As mentioned above, fMRI has been used to distinguish errors and response conflict. Although Carter et al. (1998) showed the same region of the ACC was activated by conflict and errors, more recent fMRI studies (Kiehl et al., 2000, Braver et al., 2001, Ullsperger and von Cramon, 2001) have shown distinct areas of the ACC to be activated by conflict and by errors, suggesting potentially dissociable processes. However, the precise locations of these differential ACC activations to conflict and to errors have not been consistent across studies. For example, at least two studies (Kiehl et al., 2000, Braver et al., 2001) have localized conflict to caudal ACC and errors to rostral ACC. In contrast, Ullsperger and von Cramon (2001) showed that while both errors and response competition activated the frontomedian wall during the flankers task, errors preferentially activated the motor (caudal) region of ACC. To examine if the ERN recorded from the same subjects could have been generated in caudal ACC, a single dipole was placed there and found to account for 91% of the variance.

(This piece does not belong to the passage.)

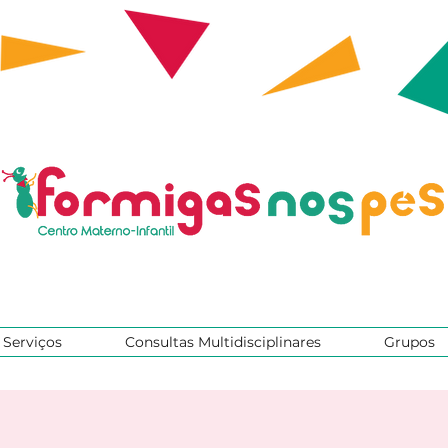
Serviços
Consultas Multidisciplinares
Grupos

Perhaps because this task did not elicit a large N2 on correct trials, no dipole analysis of the N2 was reported. However, van Veen and Carter (2002a) used dipole source analysis to model the generators of both N2 and ERN. They localized them both to caudal ACC, consistent with fMRI activations on conflict and error trials reported by others (Carter et al., 1998, Kiehl et al., 2000, Menon et al., 2001). They were unable to localize the ERN to the rostral ACC, which some fMRI studies have shown to be selectively activated by errors (Kiehl et al., 2000, Braver et al., 2001, Menon et al., 2001), but they did localize a generator of the later positivity associated with errors, or Pe (Falkenstein et al., 1995), to the rostral ACC. van Veen and Carter (2002b) suggested that the contribution of ACC activity to the generation of the ERN could reflect a more general role of the ACC in conflict detection, rather than error detection per se. Despite these results, the controversy surrounding the role of ACC in conflict versus error detection remains unresolved.

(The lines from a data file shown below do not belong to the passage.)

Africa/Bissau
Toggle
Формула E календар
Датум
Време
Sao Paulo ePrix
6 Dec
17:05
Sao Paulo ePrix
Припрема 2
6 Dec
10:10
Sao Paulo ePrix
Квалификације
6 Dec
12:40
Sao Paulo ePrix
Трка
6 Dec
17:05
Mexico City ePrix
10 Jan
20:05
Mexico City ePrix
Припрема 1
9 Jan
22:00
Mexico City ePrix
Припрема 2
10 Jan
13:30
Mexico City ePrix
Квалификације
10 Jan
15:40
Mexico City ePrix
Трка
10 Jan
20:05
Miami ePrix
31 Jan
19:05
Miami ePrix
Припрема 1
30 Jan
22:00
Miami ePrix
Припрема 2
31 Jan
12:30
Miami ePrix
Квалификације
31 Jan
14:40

Other frontal lobe structures have also been indirectly implicated in the generation of the ERN. While patients with DLPFC lesions have normal amplitude ERNs following errors compared to age-matched controls, they also have “ERNs” on correct trials (Gehring and Knight, 2000). Similarly, abnormally large ERNs on correct trials, sometimes referred to as ‘CRNs’, have been observed in patients with schizophrenia (Kopp and Rist, 1999, Alain et al., 2002, Mathalon et al., 2002), a disorder known to be associated with DLPFC dysfunction (e.g., Weinberger and Berman, 1996, Goldman-Rakic and Selemon, 1997). Thus, DLPFC input appears to be critical for modulating the ERN signal differentially to correct and error responses. Indeed, bilateral activation of the DLPFC might also contribute to the ERN and could be mistakenly modeled as a single midline dipole in ACC. Similarly, bilateral activation of supplementary motor area (BA6) and pre-supplementary motor area (BA8), which are both preferentially activated to errors (Kiehl et al., 2000, Menon et al., 2001), could also be misrepresented by a single midline dipole in a typical equivalent-dipole model.

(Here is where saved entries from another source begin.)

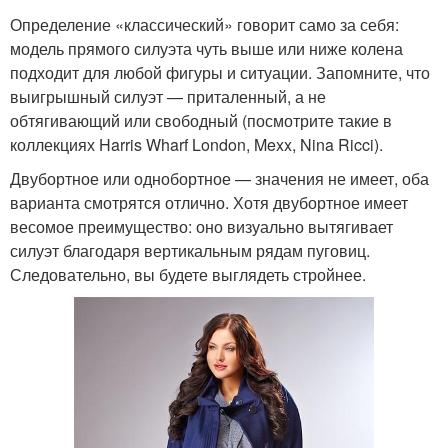
Определение «классический» говорит само за себя:
модель прямого силуэта чуть выше или ниже колена
подходит для любой фигуры и ситуации. Запомните, что
выигрышный силуэт — приталенный, а не
обтягивающий или свободный (посмотрите такие в
коллекциях Harris Wharf London, Mexx, Nina Ricci).
Двубортное или однобортное — значения не имеет, оба
варианта смотрятся отлично. Хотя двубортное имеет
весомое преимущество: оно визуально вытягивает
силуэт благодаря вертикальным рядам пуговиц.
Следовательно, вы будете выглядеть стройнее.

While it is unlikely that activity in the basal ganglia could contribute directly to the ERN, it may contribute indirectly (Holroyd and Coles, 2002). Indeed Parkinson’s Disease patients, who are known to have dopaminergic deficits in the basal ganglia, have reduced ERN amplitudes (Falkenstein et al., 2001, Holroyd and Coles, 2002), as do the elderly (Nieuwenhuis et al., 2002, Mathalon et al., 2003) in whom dopaminergic tone is also diminished (Arnsten et al., 1995, van Dyck et al., 2001). Dopaminergic neurons in the basal ganglia exhibit a phasic response when important predictions fail (Schultz et al., 1998). Moreover, one basal ganglia structure, the caudate, has been implicated in stopping an error in progress (Rubia et al., 2001). Another possible source indirectly contributing to the ERN is the cerebellum, which has a well-documented role in motor control and ‘in flight’ error adjustments (Schmanhmann, 1997).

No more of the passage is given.